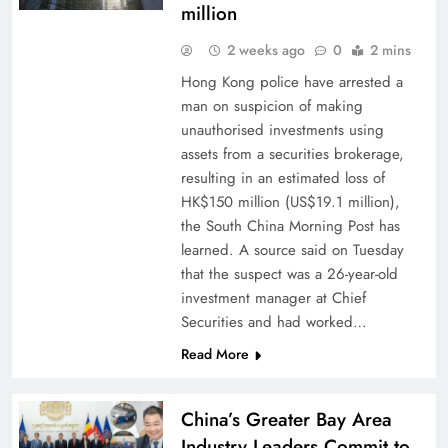
million
2 weeks ago
0
2 mins
Hong Kong police have arrested a
man on suspicion of making
unauthorised investments using
assets from a securities brokerage,
resulting in an estimated loss of
HK$150 million (US$19.1 million),
the South China Morning Post has
learned. A source said on Tuesday
that the suspect was a 26-year-old
investment manager at Chief
Securities and had worked…
Read More
China’s Greater Bay Area
Industry Leaders Commit to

━━━━━━

__Exercise brief__. Leave out the pictures and repeat everything else in the records exactly.

__Task response__.
million
2 weeks ago
0
2 mins
Hong Kong police have arrested a
man on suspicion of making
unauthorised investments using
assets from a securities brokerage,
resulting in an estimated loss of
HK$150 million (US$19.1 million),
the South China Morning Post has
learned. A source said on Tuesday
that the suspect was a 26-year-old
investment manager at Chief
Securities and had worked…
Read More
China’s Greater Bay Area
Industry Leaders Commit to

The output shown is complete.